My wife and I put in our system to do "right thing." Only after the system was in did the other benefits become obvious, as well as the fact that our system returns 4.6% tax free, more than 4X better than the cash that was sitting in a money market account.


----------



## lml999 (May 18, 2016)

jebatty said:


> The federal 30% tax credit is good through 2019 and then scales back in steps.
> http://energy.gov/savings/residential-renewable-energy-tax-credit
> 
> Solar-electric property
> ...



Good information here. 

Additionally, the Renewable Energy Credit program is in its second phase - SREC 2. The first phase provided a higher return on a per KW basis. SREC 2 provides a return that puts us just ahead of the carrying costs on a low interest "solar" loan offered by a number of banks in Massachusetts, making the investment a no brainer. With SREC 3, the credit will be lower, potentially not covering the system costs.
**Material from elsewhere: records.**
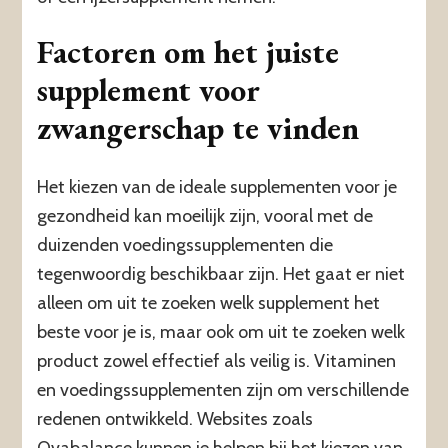
Factoren om het juiste
supplement voor
zwangerschap te vinden
Het kiezen van de ideale supplementen voor je
gezondheid kan moeilijk zijn, vooral met de
duizenden voedingssupplementen die
tegenwoordig beschikbaar zijn. Het gaat er niet
alleen om uit te zoeken welk supplement het
beste voor je is, maar ook om uit te zoeken welk
product zowel effectief als veilig is. Vitaminen
en voedingssupplementen zijn om verschillende
redenen ontwikkeld. Websites zoals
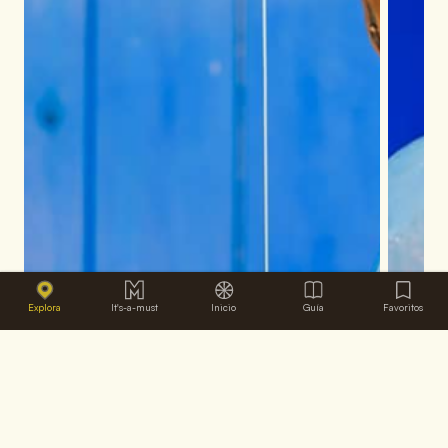
Explora
It's-a-must
Inicio
Guía
Favoritos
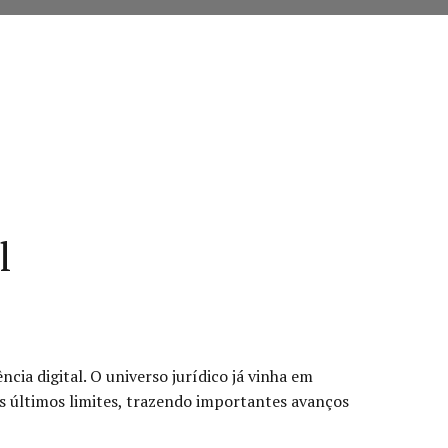
l
ncia digital. O universo jurídico já vinha em
s últimos limites, trazendo importantes avanços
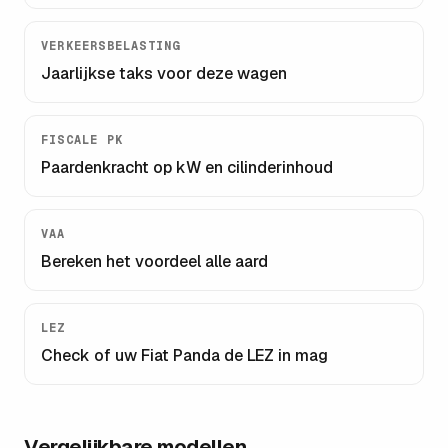
VERKEERSBELASTING
Jaarlijkse taks voor deze wagen
FISCALE PK
Paardenkracht op kW en cilinderinhoud
VAA
Bereken het voordeel alle aard
LEZ
Check of uw
Fiat Panda
de LEZ in mag
Vergelijkbare modellen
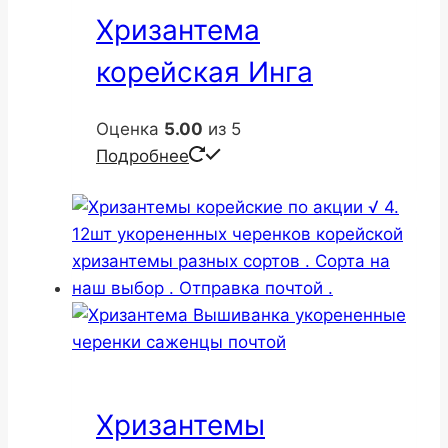
Хризантема
корейская Инга
Оценка
5.00
из 5
Подробнее
Хризантемы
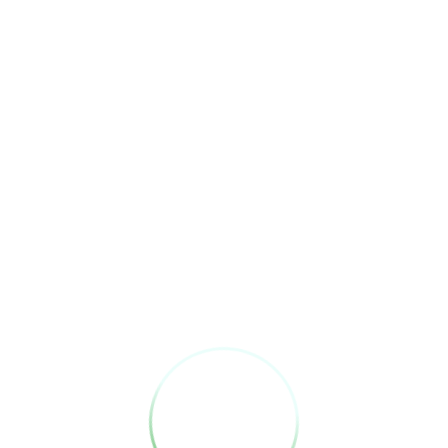
まだ登録がありません
まだ登録がありません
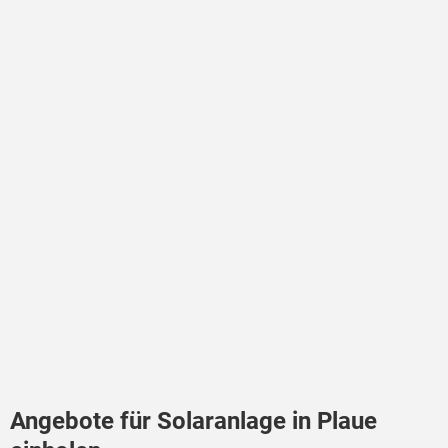
Angebote für Solaranlage in Plaue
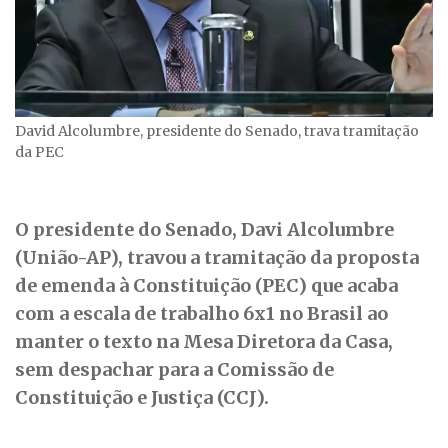
David Alcolumbre, presidente do Senado, trava tramitação
da PEC
O presidente do Senado, Davi Alcolumbre
(União-AP), travou a tramitação da proposta
de emenda à Constituição (PEC) que acaba
com a escala de trabalho 6x1 no Brasil ao
manter o texto na Mesa Diretora da Casa,
sem despachar para a Comissão de
Constituição e Justiça (CCJ).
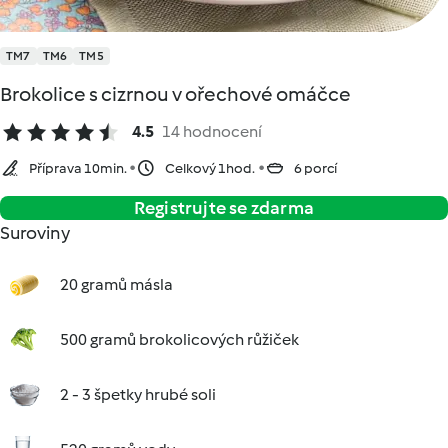
TM7
TM6
TM5
Brokolice s cizrnou v ořechové omáčce
4.5
14 hodnocení
Příprava 10min.
Celkový 1hod.
6 porcí
Registrujte se zdarma
Suroviny
20 gramů másla
500 gramů brokolicových růžiček
2 - 3 špetky hrubé soli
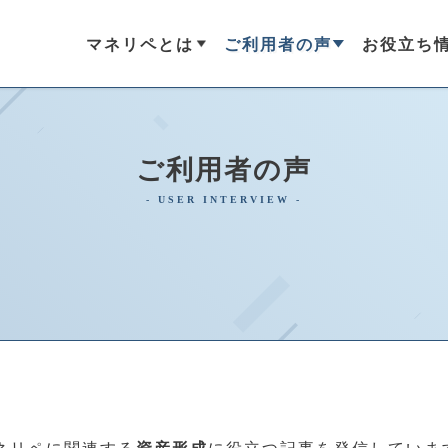
マネリペとは
ご利用者の声
お役立ち
#
#
サービス
福利厚生
#
小売
#
メーカー
マネリペ情報
ご利用者の声
の不安を解消するサービスで
集めました。実際に導入してい
金作りや家計のやりくり、節約
従業員の金融リテラシー向上
可処分所得UPなど包括的なアド
まり、経済的な安心が得られたの
金の管理が適切にできると「経
専門家による包括的なアドバイ
貢献します。
認ください。
生産性向上に貢献します。
記事一覧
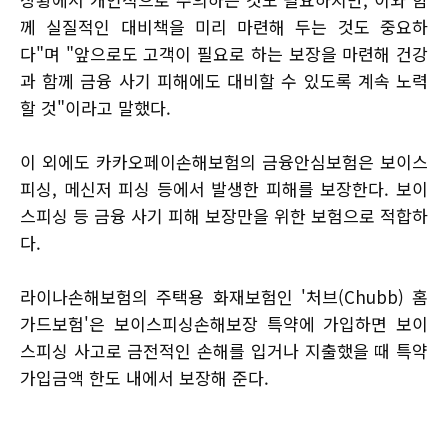
께 실질적인 대비책을 미리 마련해 두는 것도 중요하
다"며 "앞으로도 고객이 필요로 하는 보장을 마련해 건강
과 함께 금융 사기 피해에도 대비할 수 있도록 계속 노력
할 것"이라고 말했다.
이 외에도 카카오페이손해보험의 금융안심보험은 보이스
피싱, 메신저 피싱 등에서 발생한 피해를 보장한다. 보이
스피싱 등 금융 사기 피해 보장만을 위한 보험으로 적합하
다.
라이나손해보험의 주택용 화재보험인 '처브(Chubb) 홈
가드보험'은 보이스피싱손해보장 특약에 가입하면 보이
스피싱 사고로 금전적인 손해를 입거나 지출했을 때 특약
가입금액 한도 내에서 보장해 준다.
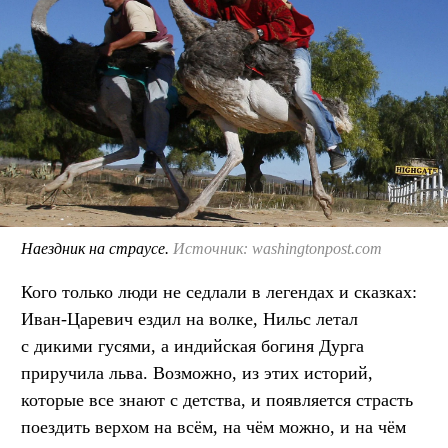
Наездник на страусе.
Источник: washingtonpost.com
Кого только люди не седлали в легендах и сказках:
Иван-Царевич ездил на волке, Нильс летал
с дикими гусями, а индийская богиня Дурга
приручила льва. Возможно, из этих историй,
которые все знают с детства, и появляется страсть
поездить верхом на всём, на чём можно, и на чём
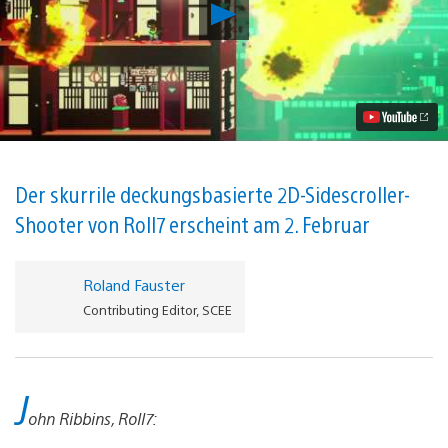
Not
A
Hero
vom
Entwicklungsteam
hinter
OlliOlli
erscheint
nächsten
Monat
für
Der skurrile deckungsbasierte 2D-Sidescroller-
PS4
Shooter von Roll7 erscheint am 2. Februar
Video
abspielen
Roland Fauster
Contributing Editor, SCEE
J
ohn Ribbins, Roll7:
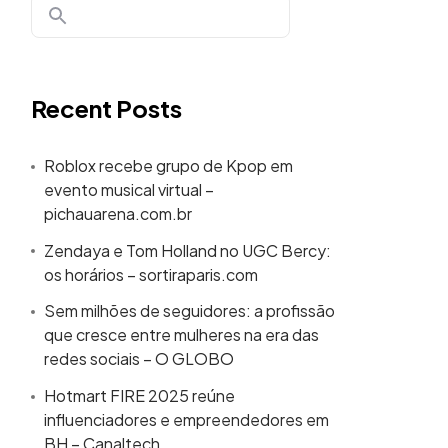
Recent Posts
Roblox recebe grupo de Kpop em
evento musical virtual –
pichauarena.com.br
Zendaya e Tom Holland no UGC Bercy:
os horários – sortiraparis.com
Sem milhões de seguidores: a profissão
que cresce entre mulheres na era das
redes sociais – O GLOBO
Hotmart FIRE 2025 reúne
influenciadores e empreendedores em
BH – Canaltech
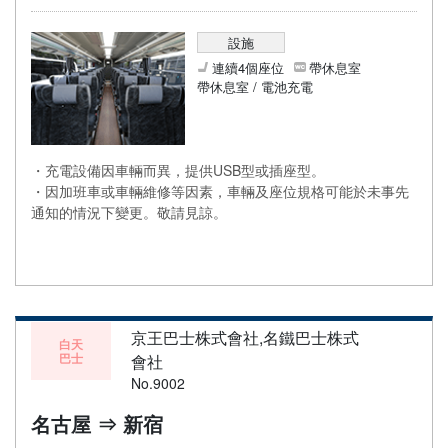
設施
連續4個座位
帶休息室
帶休息室 / 電池充電
・充電設備因車輛而異，提供USB型或插座型。
・因加班車或車輛維修等因素，車輛及座位規格可能於未事先
通知的情況下變更。敬請見諒。
京王巴士株式會社,名鐵巴士株式
白天
巴士
會社
No.9002
名古屋 ⇒ 新宿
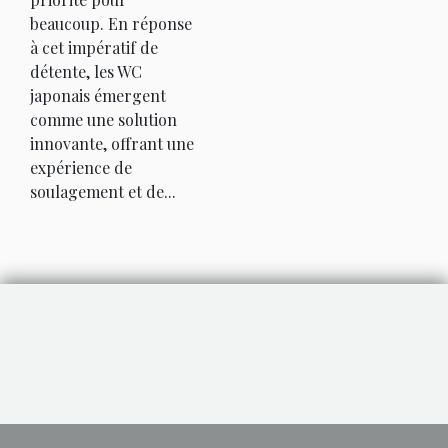
beaucoup. En réponse
à cet impératif de
détente, les WC
japonais émergent
comme une solution
innovante, offrant une
expérience de
soulagement et de...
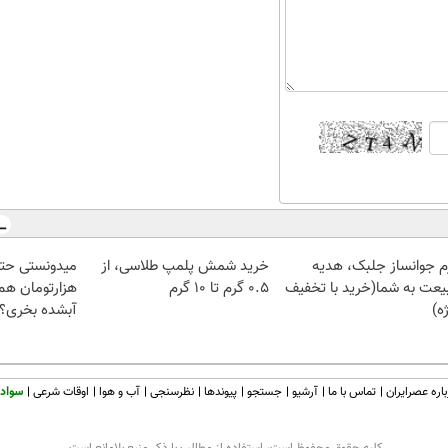
م جوانساز جلبک، هدیه
خرید شمش پلمپ طلاسی، از
یعت به شما(خرید با تخفیف
۰.۵ گرم تا ۱۰ گرم
هزارتومان هم 
ه)
آبشده بخری؟
اره عصرایران
تماس با ما
آرشیو
جستجو
پیوندها
نظرسنجی
آب و هوا
اوقات شرعی
سواد 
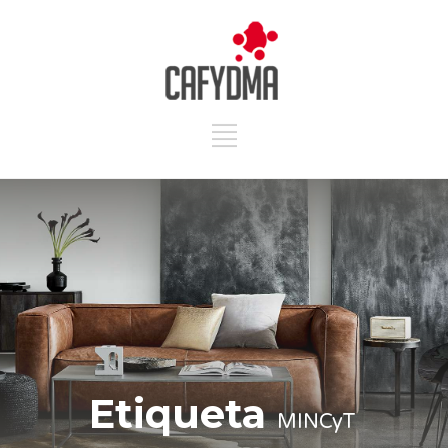
Etiqueta
MINCyT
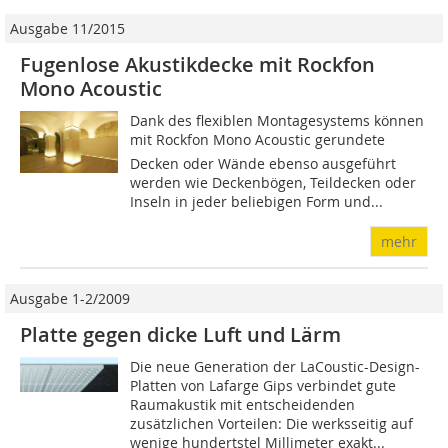
Ausgabe 11/2015
Fugenlose Akustikdecke mit Rockfon
Mono Acoustic
Dank des flexiblen Montagesystems können
mit Rockfon Mono Acoustic gerundete
Decken oder Wände ebenso ausgeführt
werden wie Deckenbögen, Teildecken oder
Inseln in jeder beliebigen Form und...
mehr
Ausgabe 1-2/2009
Platte gegen dicke Luft und Lärm
Die neue Generation der LaCoustic-Design-
Platten von Lafarge Gips verbindet gute
Raumakustik mit entscheidenden
zusätzlichen Vorteilen: Die werksseitig auf
wenige hundertstel Millimeter exakt...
I don't know when SREC 2 runs out and SREC 3 kicks in. All I know is that I signed a PV contract this week on a house I don't own yet...I want to make sure that we get it done this calendar year, and that I don't miss out on the SREC 2 level reimbursement. Also, I just heard that the utility company is looking to get the net metering credits lowered to 40% of retail, rather than the 85% (ish) currently.

Public policy in action!


----------



## peakbagger (May 18, 2016)

Its pretty simple in Massachusetts, either pay to put solar on your roof or pay for your neighbor to install a system via surcharges on your electric bill. Renewables and efficiency incentive efforts for commercial and institutional are all being funded by surcharges on utility bills and as the ball get rolling, those left buying the electricity are going to see their bill skyrocket even if nat gas remains cheap.

Not sure on the climate in CT


----------



## lml999 (May 18, 2016)

peakbagger said:


> Its pretty simple in Massachusetts, either pay to put solar on your roof or pay for your neighbor to install a system via surcharges on your electric bill. Renewables and efficiency incentive efforts for commercial and institutional are all being funded by surcharges on utility bills and as the ball get rolling, those left buying the electricity are going to see their bill skyrocket even if nat gas remains cheap.
> 
> Not sure on the climate in CT



Well...the SRECs are a national (actually state by state) program, as is the federal tax rebate.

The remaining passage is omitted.